■ **Aim of the exercise**: Copy out the lines beginning at the one with "At what (x,y)" and ending at the last line of the data, both included; pictures stay out.

■ **Input data**:
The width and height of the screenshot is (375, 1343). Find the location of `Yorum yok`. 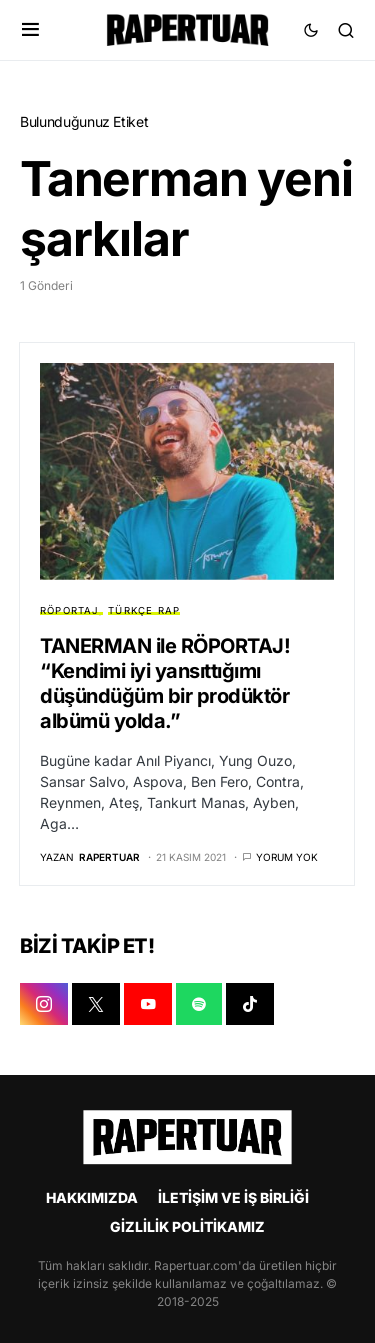

Yorum yok is located at coordinates (287, 857).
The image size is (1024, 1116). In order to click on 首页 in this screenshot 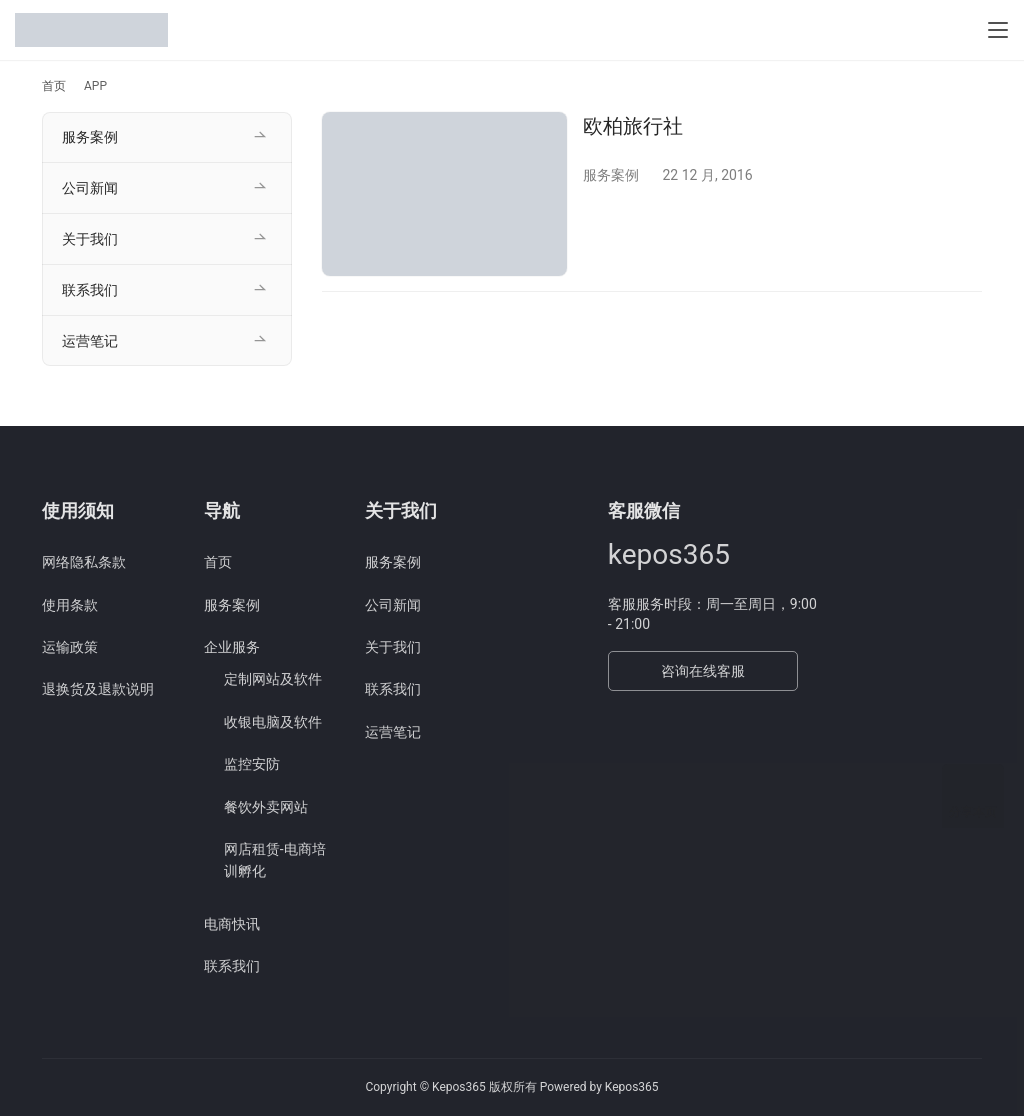, I will do `click(54, 86)`.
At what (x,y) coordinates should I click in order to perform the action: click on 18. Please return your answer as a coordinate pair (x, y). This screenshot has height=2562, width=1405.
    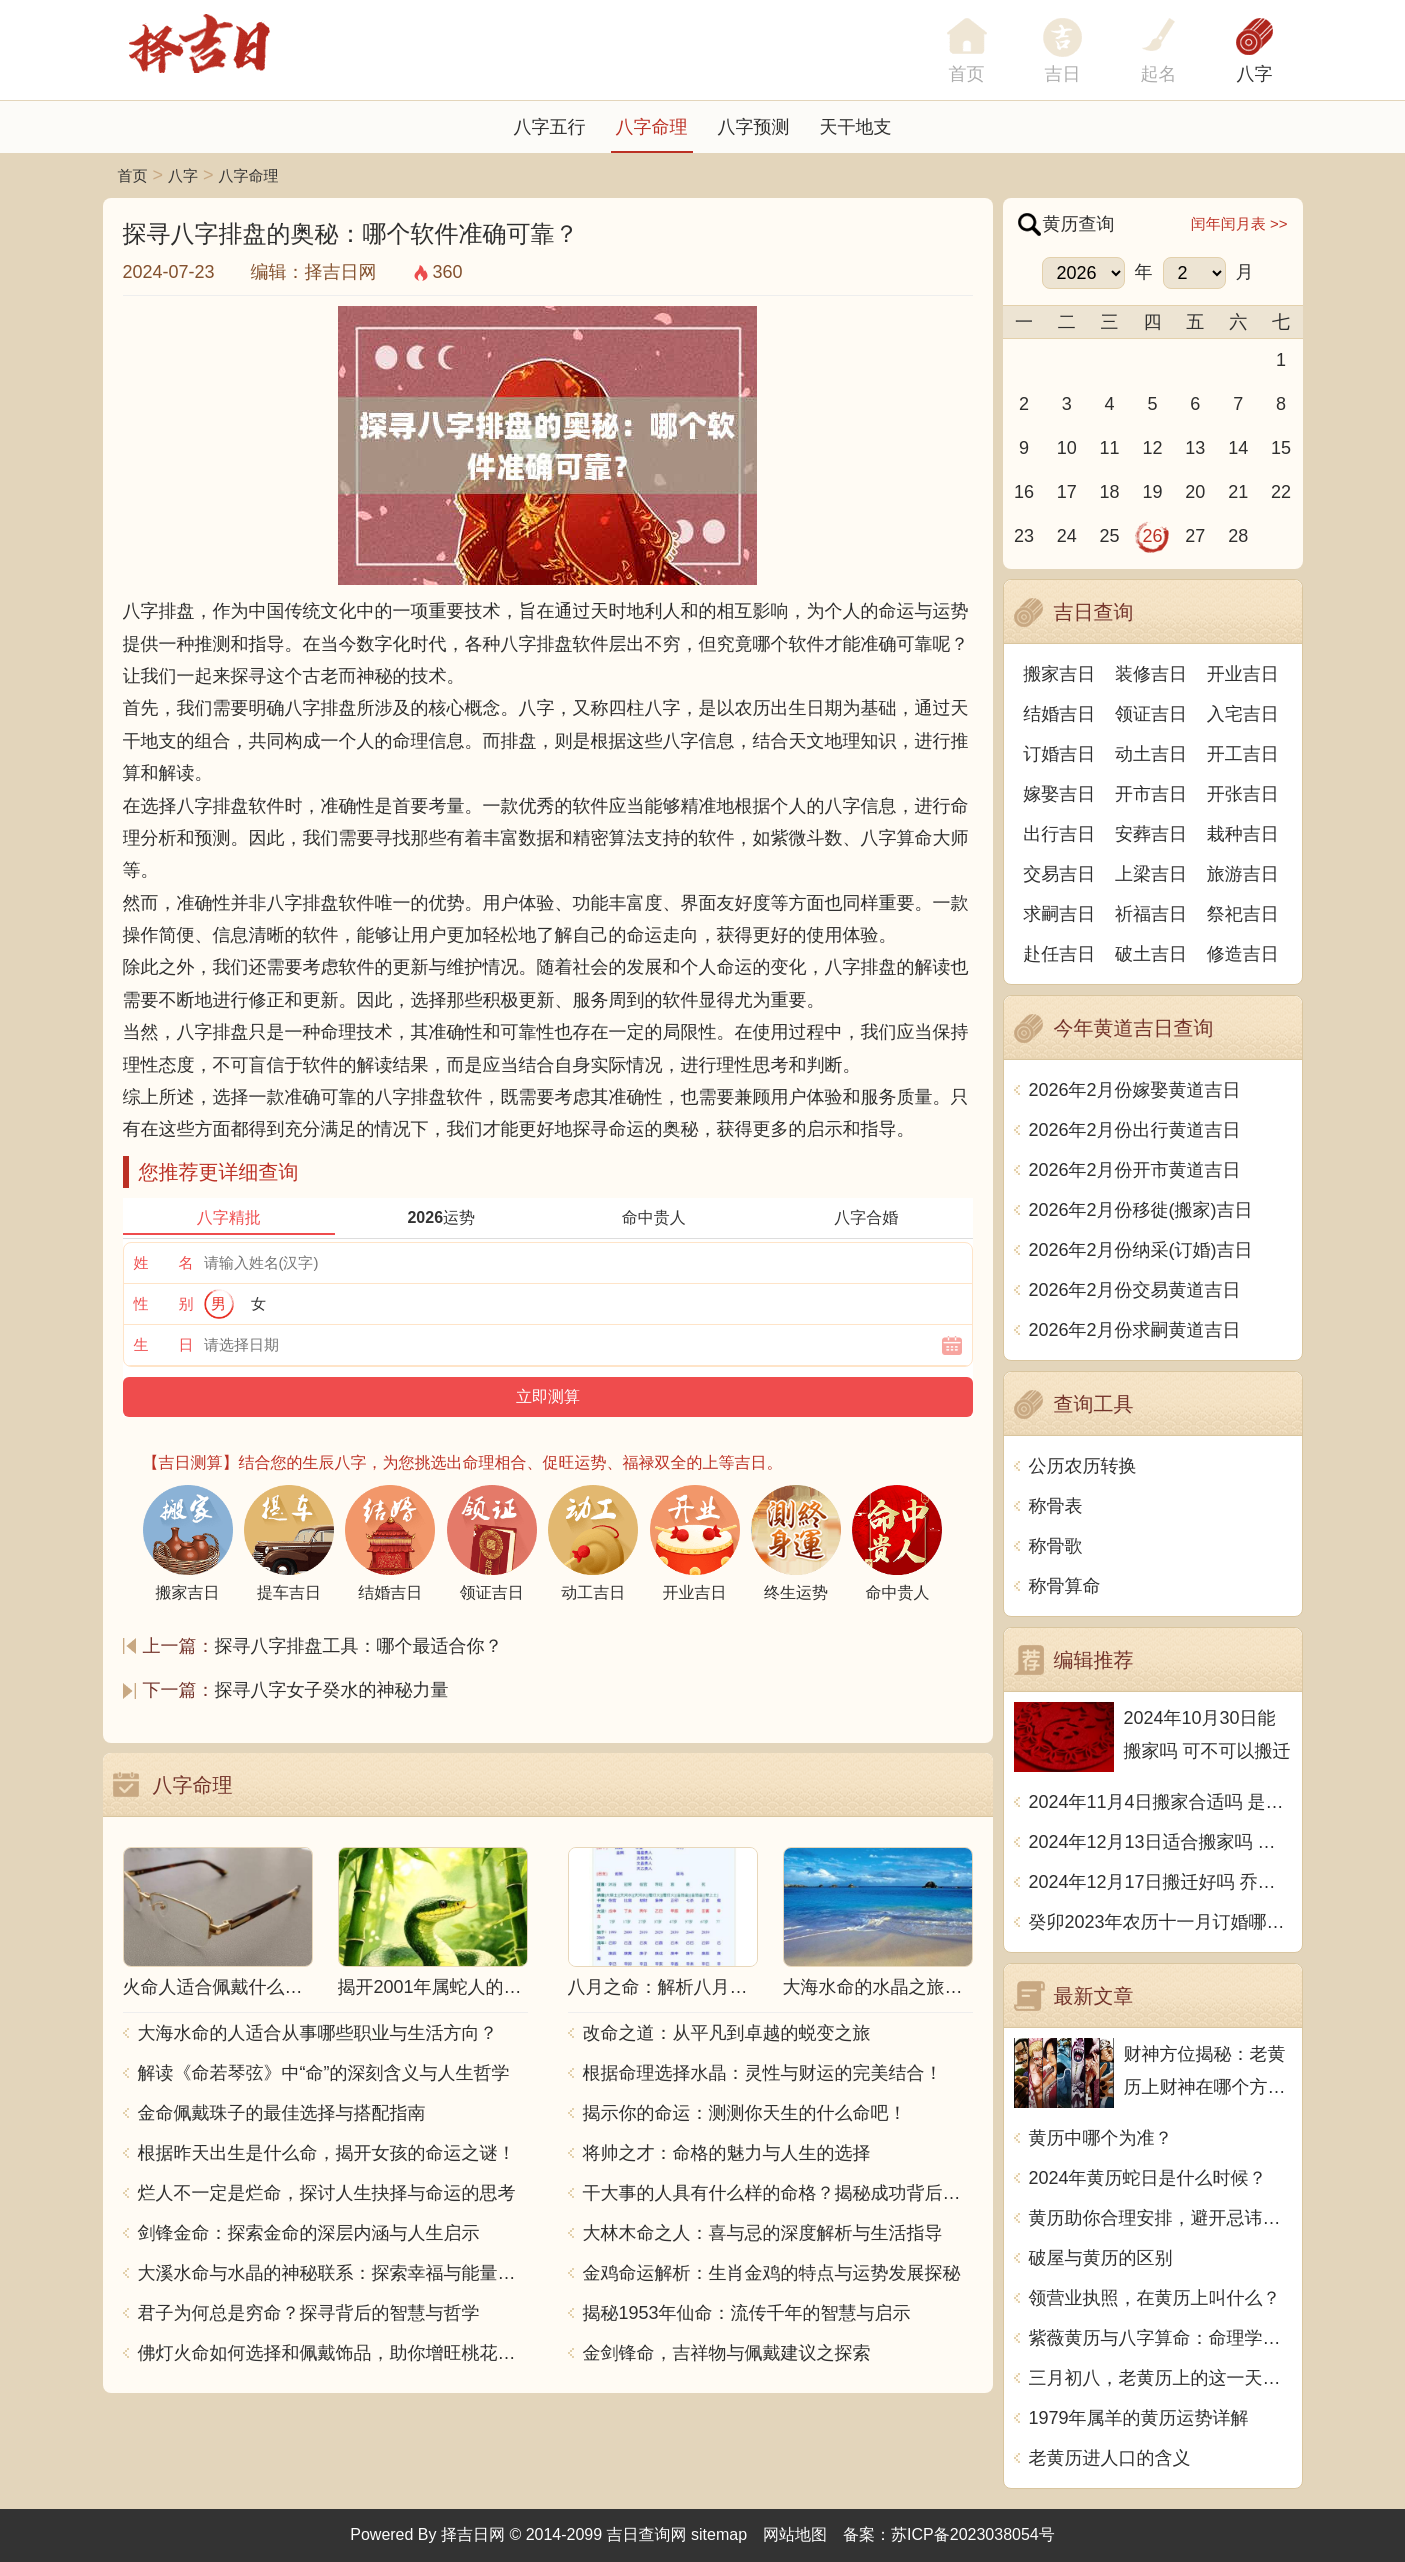
    Looking at the image, I should click on (1110, 492).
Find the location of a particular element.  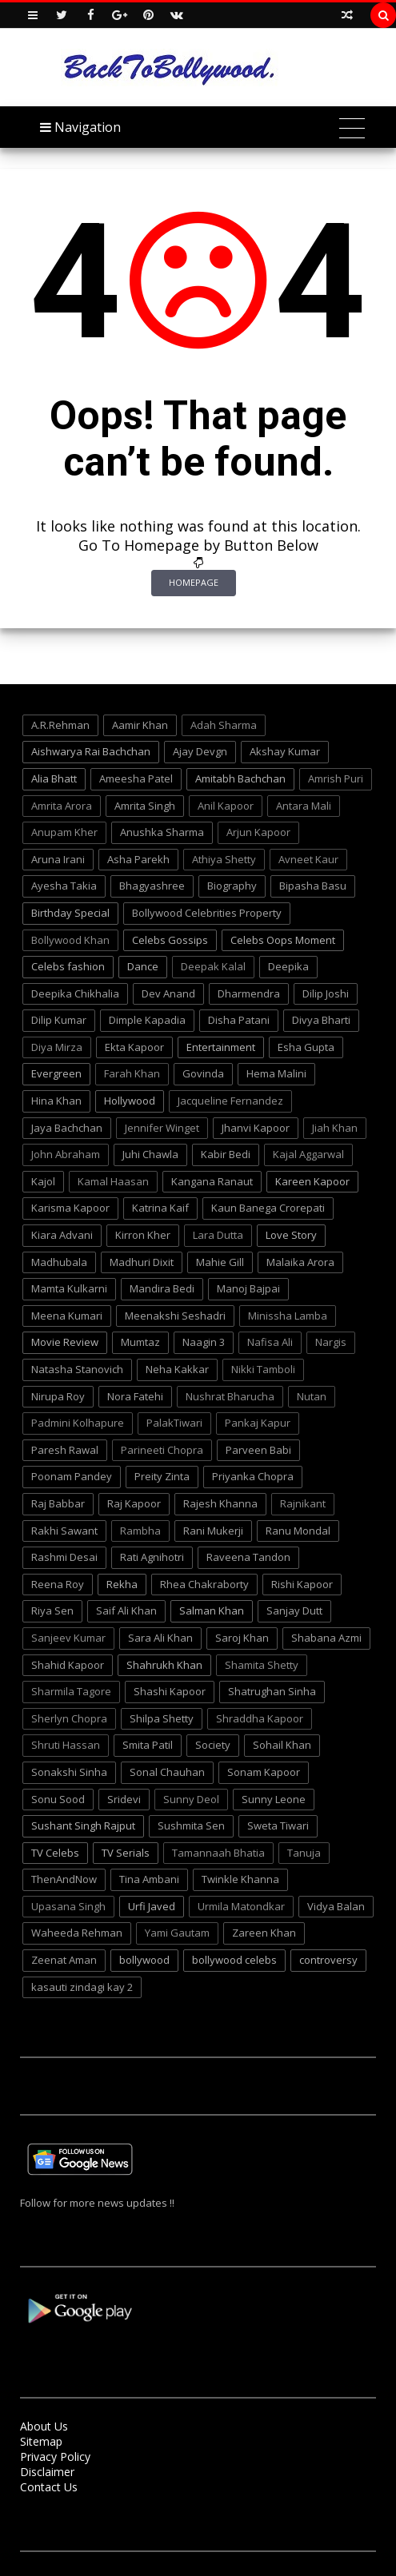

■ **Answer box**:
At what (x,y) coordinates should I click in order to perform the action: click on 18. Please return your answer as a coordinate pair (x, y). This screenshot has height=2562, width=1405.
    Looking at the image, I should click on (1110, 492).
Find the location of a particular element.  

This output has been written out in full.